TASK DATA -
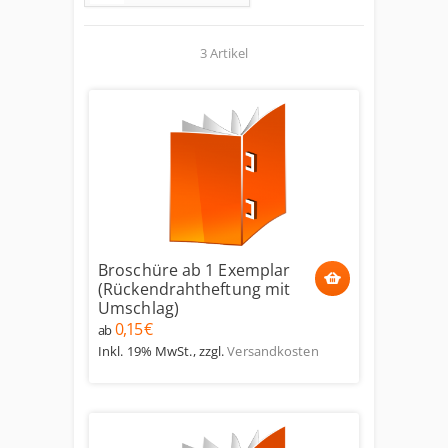
3 Artikel
Broschüre ab 1 Exemplar
(Rückendrahtheftung mit
Umschlag)
0,15 €
ab
Inkl. 19% MwSt.
,
zzgl.
Versandkosten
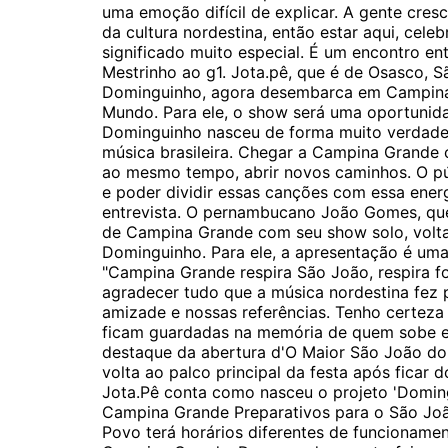
uma emoção difícil de explicar. A gente cre
da cultura nordestina, então estar aqui, cel
significado muito especial. É um encontro ent
Mestrinho ao g1. Jota.pê, que é de Osasco, S
Dominguinho, agora desembarca em Campina
Mundo. Para ele, o show será uma oportunida
Dominguinho nasceu de forma muito verdadei
música brasileira. Chegar a Campina Grande 
ao mesmo tempo, abrir novos caminhos. O pú
e poder dividir essas canções com essa energ
entrevista. O pernambucano João Gomes, que
de Campina Grande com seu show solo, volta
Dominguinho. Para ele, a apresentação é uma
"Campina Grande respira São João, respira f
agradecer tudo que a música nordestina fez p
amizade e nossas referências. Tenho certeza 
ficam guardadas na memória de quem sobe e
destaque da abertura d'O Maior São João do
volta ao palco principal da festa após ficar
Jota.Pê conta como nasceu o projeto 'Domin
Campina Grande Preparativos para o São J
Povo terá horários diferentes de funcionam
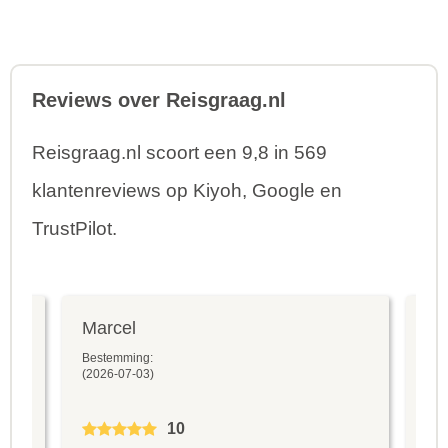
Reviews over Reisgraag.nl
Reisgraag.nl scoort een 9,8 in 569
klantenreviews op Kiyoh, Google en
TrustPilot.
Marcel
Fr
Bestemming:
Bes
(2026-07-03)
(20
10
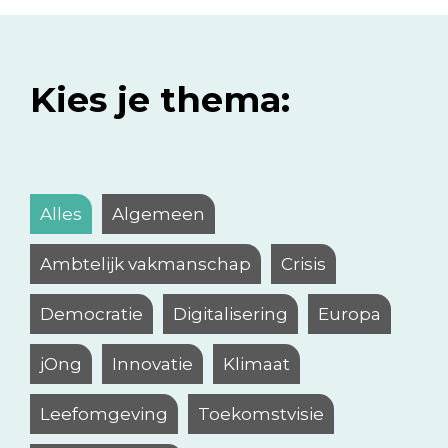
Kies je thema:
Alles
Algemeen
Ambtelijk vakmanschap
Crisis
Democratie
Digitalisering
Europa
jOng
Innovatie
Klimaat
Leefomgeving
Toekomstvisie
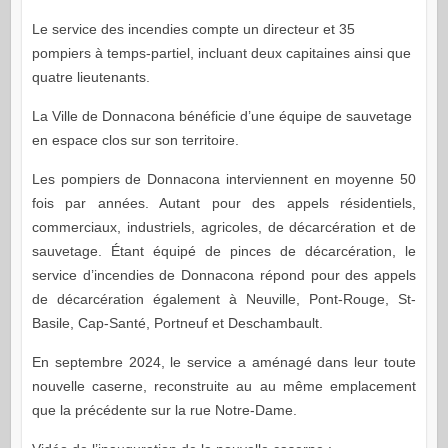
Le service des incendies compte un directeur et 35
pompiers à temps-partiel, incluant deux capitaines ainsi que
quatre lieutenants.
La Ville de Donnacona bénéficie d’une équipe de sauvetage
en espace clos sur son territoire.
Les pompiers de Donnacona interviennent en moyenne 50
fois par années. Autant pour des appels résidentiels,
commerciaux, industriels, agricoles, de décarcération et de
sauvetage. Étant équipé de pinces de décarcération, le
service d’incendies de Donnacona répond pour des appels
de décarcération également à Neuville, Pont-Rouge, St-
Basile, Cap-Santé, Portneuf et Deschambault.
En septembre 2024, le service a aménagé dans leur toute
nouvelle caserne, reconstruite au au même emplacement
que la précédente sur la rue Notre-Dame.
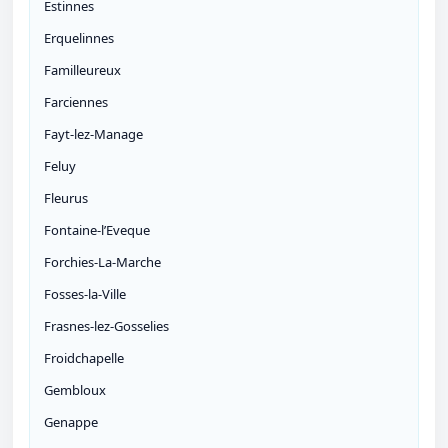
Estinnes
Erquelinnes
Familleureux
Farciennes
Fayt-lez-Manage
Feluy
Fleurus
Fontaine-l’Eveque
Forchies-La-Marche
Fosses-la-Ville
Frasnes-lez-Gosselies
Froidchapelle
Gembloux
Genappe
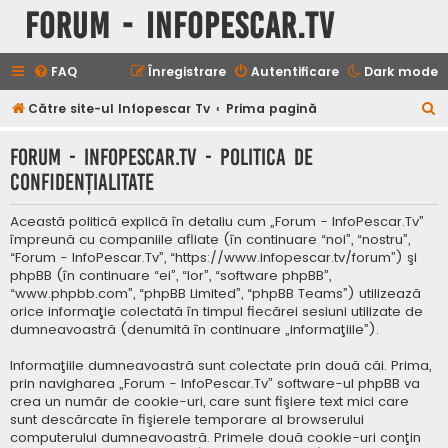
Forum - InfoPescar.Tv
FAQ
Înregistrare
Autentificare
Dark mode
C
Către site-ul Infopescar Tv
Prima pagină
ă
Forum - InfoPescar.Tv - Politica de
u
confidenţialitate
t
a
Această politică explică în detaliu cum „Forum - InfoPescar.Tv”
r
împreună cu companiile afliate (în continuare “noi”, “nostru”,
“Forum - InfoPescar.Tv”, “https://www.infopescar.tv/forum”) şi
e
phpBB (în continuare “ei”, “lor”, “software phpBB”,
“www.phpbb.com”, “phpBB Limited”, “phpBB Teams”) utilizează
orice informaţie colectată în timpul fiecărei sesiuni utilizate de
dumneavoastră (denumită în continuare „informaţiile”).
Informaţiile dumneavoastră sunt colectate prin două căi. Prima,
prin navigharea „Forum - InfoPescar.Tv” software-ul phpBB va
crea un număr de cookie-uri, care sunt fişiere text mici care
sunt descărcate în fişierele temporare al browserului
computerului dumneavoastră. Primele două cookie-uri conţin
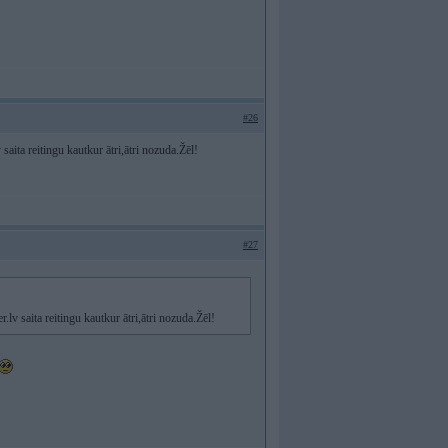
#26
aita reitingu kautkur ātri,ātri nozuda.Žēl!
#27
v saita reitingu kautkur ātri,ātri nozuda.Žēl!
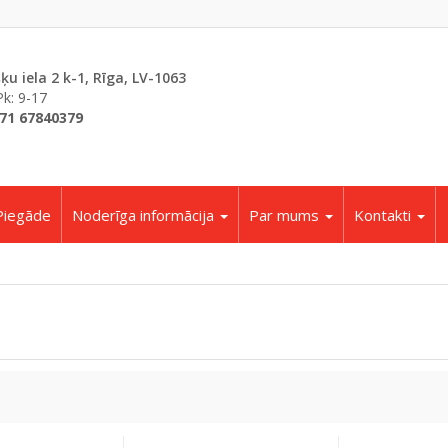
šķu iela 2 k-1, Rīga, LV-1063
Pk: 9-17
71 67840379
Piegāde
Noderīga informācija
Par mums
Kontakti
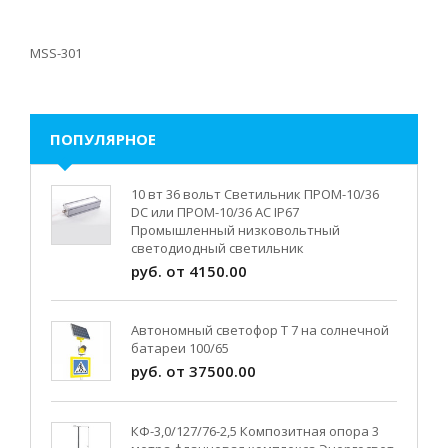
MSS-301
ПОПУЛЯРНОЕ
10 вт 36 вольт Светильник ПРОМ-10/36
DC или ПРОМ-10/36 AC IP67
Промышленный низковольтный
светодиодный светильник
руб. от 4150.00
Автономный светофор Т 7 на солнечной
батареи 100/65
руб. от 37500.00
КФ-3,0/127/76-2,5 Композитная опора 3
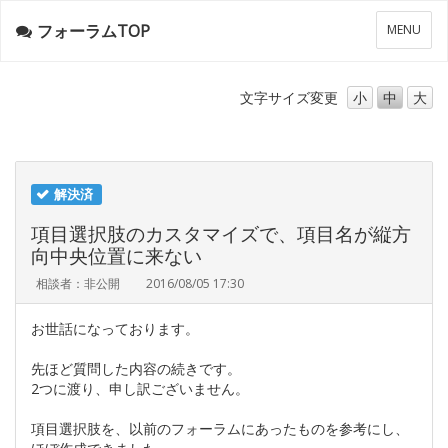
フォーラムTOP
メ
MENU
ニ
ュ
ー
文字サイズ
変更
小
中
大
解決済
項目選択肢のカスタマイズで、項目名が縦方
向中央位置に来ない
相談者：非公開
2016/08/05 17:30
お世話になっております。
先ほど質問した内容の続きです。
2つに渡り、申し訳ございません。
項目選択肢を、以前のフォーラムにあったものを参考にし、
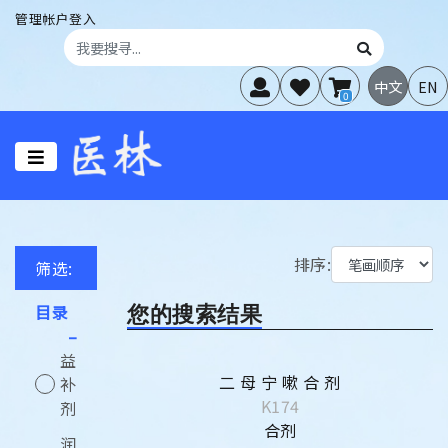
管理帐户登入
中文
EN
0
排序:
筛选:
您的搜索结果
目录
–
益
二 母 宁 嗽 合 剂
补
K174
剂
合剂
润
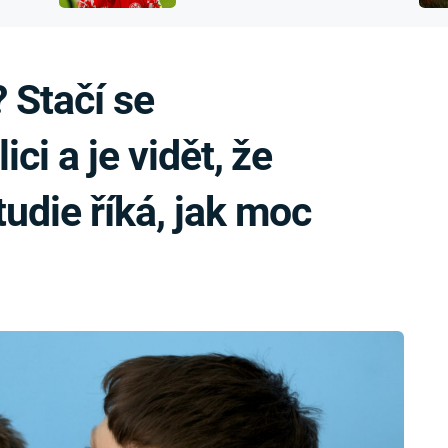
FILMY VERS
přijít o sluch
REALITA
UFO A
MIMOZEMŠŤANÉ
HORORY VE
 Stačí se
REALITA
UTAJENÉ PŘÍBĚHY
ČESKÝCH DĚJIN
OPTICKÉ ILU
ci a je vidět, že
KLAMY
ALTERNATIVNÍ
HISTORIE
tudie říká, jak moc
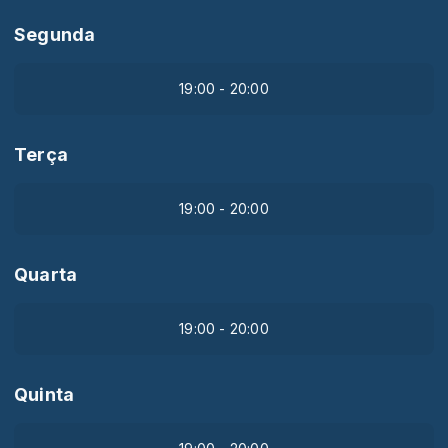
Segunda
19:00 - 20:00
Terça
19:00 - 20:00
Quarta
19:00 - 20:00
Quinta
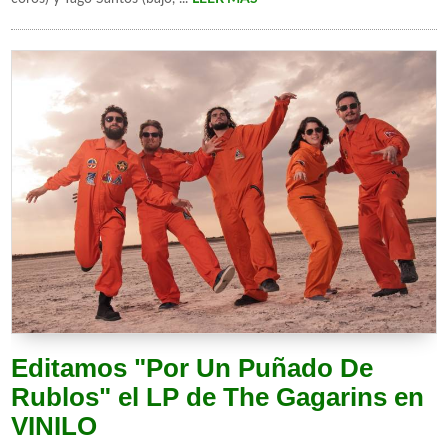
Editamos "Por Un Puñado De
Rublos" el LP de The Gagarins en
VINILO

WHAT YOU HAVE TO DO -
Omitting the pictures, write out the material above exactly as it stands.

ANSWER SECTION -
3 Artikel
Broschüre ab 1 Exemplar
(Rückendrahtheftung mit
Umschlag)
0,15 €
ab
Inkl. 19% MwSt.
,
zzgl.
Versandkosten
uma emoção difícil de explicar. A gente cre
da cultura nordestina, então estar aqui, cel
significado muito especial. É um encontro ent
Mestrinho ao g1. Jota.pê, que é de Osasco, S
Dominguinho, agora desembarca em Campina
Mundo. Para ele, o show será uma oportunida
Dominguinho nasceu de forma muito verdadei
música brasileira. Chegar a Campina Grande 
ao mesmo tempo, abrir novos caminhos. O pú
e poder dividir essas canções com essa energ
entrevista. O pernambucano João Gomes, que
de Campina Grande com seu show solo, volta
Dominguinho. Para ele, a apresentação é uma
"Campina Grande respira São João, respira f
agradecer tudo que a música nordestina fez p
amizade e nossas referências. Tenho certeza 
ficam guardadas na memória de quem sobe e
destaque da abertura d'O Maior São João do
volta ao palco principal da festa após ficar
Jota.Pê conta como nasceu o projeto 'Domin
Campina Grande Preparativos para o São J
Povo terá horários diferentes de funcionam
Reviews over Reisgraag.nl
Reisgraag.nl scoort een 9,8 in 569
klantenreviews op Kiyoh, Google en
TrustPilot.
Marcel
Fr
Bestemming:
Bes
(2026-07-03)
(20
10
Kies je thema:
Alles
Algemeen
Ambtelijk vakmanschap
Crisis
Democratie
Digitalisering
Europa
jOng
Innovatie
Klimaat
Leefomgeving
Toekomstvisie
Le service des incendies compte un directeur et 35
pompiers à temps-partiel, incluant deux capitaines ainsi que
quatre lieutenants.
La Ville de Donnacona bénéficie d’une équipe de sauvetage
en espace clos sur son territoire.
Les pompiers de Donnacona interviennent en moyenne 50
fois par années. Autant pour des appels résidentiels,
commerciaux, industriels, agricoles, de décarcération et de
sauvetage. Étant équipé de pinces de décarcération, le
service d’incendies de Donnacona répond pour des appels
de décarcération également à Neuville, Pont-Rouge, St-
Basile, Cap-Santé, Portneuf et Deschambault.
En septembre 2024, le service a aménagé dans leur toute
nouvelle caserne, reconstruite au au même emplacement
que la précédente sur la rue Notre-Dame.
Estinnes
Erquelinnes
Familleureux
Farciennes
Fayt-lez-Manage
Feluy
Fleurus
Fontaine-l’Eveque
Forchies-La-Marche
Fosses-la-Ville
Frasnes-lez-Gosselies
Froidchapelle
Gembloux
Genappe
Forum - InfoPescar.Tv
FAQ
Înregistrare
Autentificare
Dark mode
C
Către site-ul Infopescar Tv
Prima pagină
ă
Forum - InfoPescar.Tv - Politica de
u
confidenţialitate
t
a
Această politică explică în detaliu cum „Forum - InfoPescar.Tv”
r
împreună cu companiile afliate (în continuare “noi”, “nostru”,
“Forum - InfoPescar.Tv”, “https://www.infopescar.tv/forum”) şi
e
phpBB (în continuare “ei”, “lor”, “software phpBB”,
“www.phpbb.com”, “phpBB Limited”, “phpBB Teams”) utilizează
orice informaţie colectată în timpul fiecărei sesiuni utilizate de
dumneavoastră (denumită în continuare „informaţiile”).
Informaţiile dumneavoastră sunt colectate prin două căi. Prima,
prin navigharea „Forum - InfoPescar.Tv” software-ul phpBB va
crea un număr de cookie-uri, care sunt fişiere text mici care
sunt descărcate în fişierele temporare al browserului
computerului dumneavoastră. Primele două cookie-uri conţin
#26
aita reitingu kautkur ātri,ātri nozuda.Žēl!
#27
v saita reitingu kautkur ātri,ātri nozuda.Žēl!
šķu iela 2 k-1, Rīga, LV-1063
Pk: 9-17
71 67840379
Piegāde
Noderīga informācija
Par mums
Kontakti
MSS-301
ПОПУЛЯРНОЕ
10 вт 36 вольт Светильник ПРОМ-10/36
DC или ПРОМ-10/36 AC IP67
Промышленный низковольтный
светодиодный светильник
руб. от 4150.00
Автономный светофор Т 7 на солнечной
батареи 100/65
руб. от 37500.00
КФ-3,0/127/76-2,5 Композитная опора 3
フォーラムTOP
メ
MENU
ニ
ュ
ー
文字サイズ
変更
小
中
大
解決済
項目選択肢のカスタマイズで、項目名が縦方
向中央位置に来ない
相談者：非公開
2016/08/05 17:30
お世話になっております。
先ほど質問した内容の続きです。
2つに渡り、申し訳ございません。
項目選択肢を、以前のフォーラムにあったものを参考にし、
管理帐户登入
中文
EN
0
排序:
筛选:
您的搜索结果
目录
–
益
二 母 宁 嗽 合 剂
补
K174
剂
合剂
润
FILMY VERS
přijít o sluch
REALITA
UFO A
MIMOZEMŠŤANÉ
HORORY VE
 Stačí se
REALITA
UTAJENÉ PŘÍBĚHY
ČESKÝCH DĚJIN
OPTICKÉ ILU
ci a je vidět, že
KLAMY
ALTERNATIVNÍ
HISTORIE
tudie říká, jak moc
Segunda
19:00 - 20:00
Terça
19:00 - 20:00
Quarta
19:00 - 20:00
Quinta
Editamos "Por Un Puñado De
Rublos" el LP de The Gagarins en
VINILO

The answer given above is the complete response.